• Transcribed page contents:
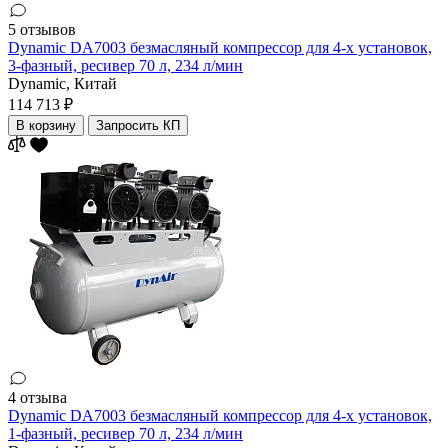
5 отзывов
Dynamic DA7003 безмасляный компрессор для 4-х установок,
3-фазный, ресивер 70 л, 234 л/мин
Dynamic,
Китай
114 713 ₽
В корзину
Запросить КП
4 отзыва
Dynamic DA7003 безмасляный компрессор для 4-х установок,
1-фазный, ресивер 70 л, 234 л/мин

• HOW TO COMPLETE THIS TASK: None of the pictures should be copied, but every record above must be restated in full.

• ANSWER FOR THIS EXERCISE:
5 отзывов
Dynamic DA7003 безмасляный компрессор для 4-х установок,
3-фазный, ресивер 70 л, 234 л/мин
Dynamic,
Китай
114 713 ₽
В корзину
Запросить КП
4 отзыва
Dynamic DA7003 безмасляный компрессор для 4-х установок,
1-фазный, ресивер 70 л, 234 л/мин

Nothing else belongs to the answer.